Lee Hardman, currency analyst at Japanese bank MUFG, said part of the reason the narrative had shifted so quickly was because of fears that Friday's weak jobs report was a sign of labor shortages in the economy.
"It has already been suggested that the softer than expected payrolls for April could be due to labor supply constraints more than a lack of demand which would create a more inflationary outcome if it proves persistent."
But Hardman suggested fears the Fed might reduce support for the economy sooner than expected were overblown. "The Fed have already signaled clearly that they are going to look through the temporary increase in inflation pressure, and are unlikely to alter their dovish policy stance," he said.

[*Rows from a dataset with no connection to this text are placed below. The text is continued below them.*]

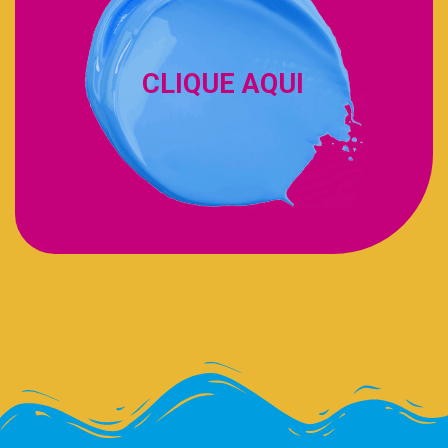
CLIQUE AQUI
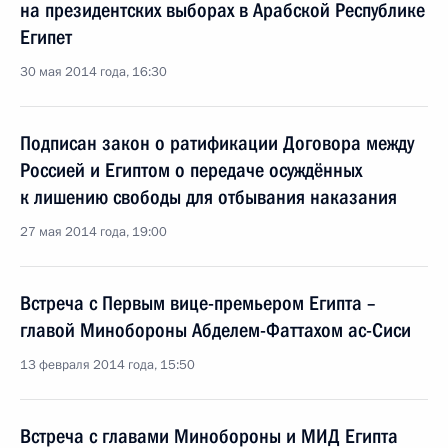
на президентских выборах в Арабской Республике
Египет
30 мая 2014 года, 16:30
Подписан закон о ратификации Договора между
Россией и Египтом о передаче осуждённых
к лишению свободы для отбывания наказания
27 мая 2014 года, 19:00
Встреча с Первым вице-премьером Египта –
главой Минобороны Абделем-Фаттахом ас-Сиси
13 февраля 2014 года, 15:50
Встреча с главами Минобороны и МИД Египта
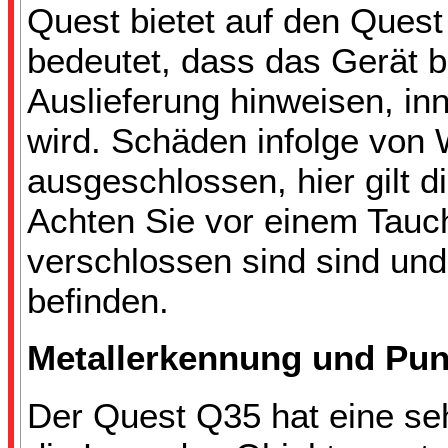
Quest bietet auf den Quest
bedeutet, dass das Gerät b
Auslieferung hinweisen, in
wird. Schäden infolge von W
ausgeschlossen, hier gilt 
Achten Sie vor einem Tauc
verschlossen sind sind un
befinden.
Metallerkennung und Pun
Der Quest Q35 hat eine seh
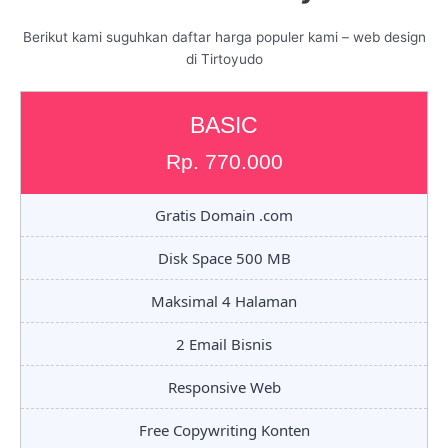
Berikut kami suguhkan daftar harga populer kami – web design
di Tirtoyudo
BASIC
Rp. 770.000
Gratis Domain .com
Disk Space 500 MB
Maksimal 4 Halaman
2 Email Bisnis
Responsive Web
Free Copywriting Konten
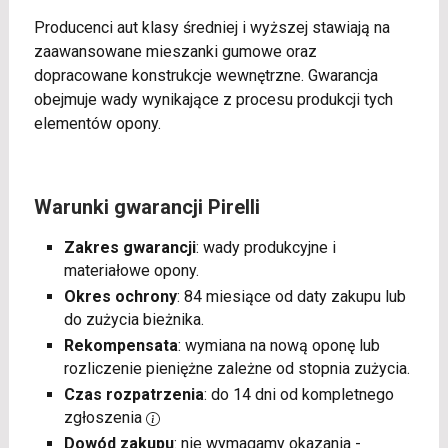
Producenci aut klasy średniej i wyższej stawiają na
zaawansowane mieszanki gumowe oraz
dopracowane konstrukcje wewnętrzne. Gwarancja
obejmuje wady wynikające z procesu produkcji tych
elementów opony.
Warunki gwarancji Pirelli
Zakres gwarancji
: wady produkcyjne i
materiałowe opony.
Okres ochrony
: 84 miesiące od daty zakupu lub
do zużycia bieżnika.
Rekompensata
: wymiana na nową oponę lub
rozliczenie pieniężne zależne od stopnia zużycia.
Czas rozpatrzenia
: do 14 dni od kompletnego
zgłoszenia
Dowód zakupu
: nie wymagamy okazania -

US bond yields inched higher, with the yield on the key 10-year Treasury note rising 1.3 basis points to 1.615%. Yields move inversely to prices.
Asian stocks dropped overnight, following the tech rout on Wall Street. Japan's Nikkei 225 tumbled 3.08%, while Hong Kong's Hang Seng fell 2.22%.
European stocks traded sharply lower on Tuesday morning, with the continent-wide Stoxx 600 index down 1.94%.
Britain's FTSE 100 index was 2.13% lower, held down in part by a strong pound, which hit its highest level since February following election victories for the ruling Conservative party. A stronger pound makes the overseas earnings of FTSE constituents worth less in relative terms.
The dollar index was roughly flat at 90.19 after a sharp fall in the wake of Friday's weak jobs report. The greenback is now close to where it started the year, having reversed strong gains made in February and January. Investors think rebounds in other major economies mean it has further to fall.
Oil prices slipped after the Colonial Pipeline - a major US fuel line that had been hit by hackers - partially reopened. Brent crude fell 0.7% to $67.84 a barrel, while WTI crude dropped 0.74% to $64.44 a barrel.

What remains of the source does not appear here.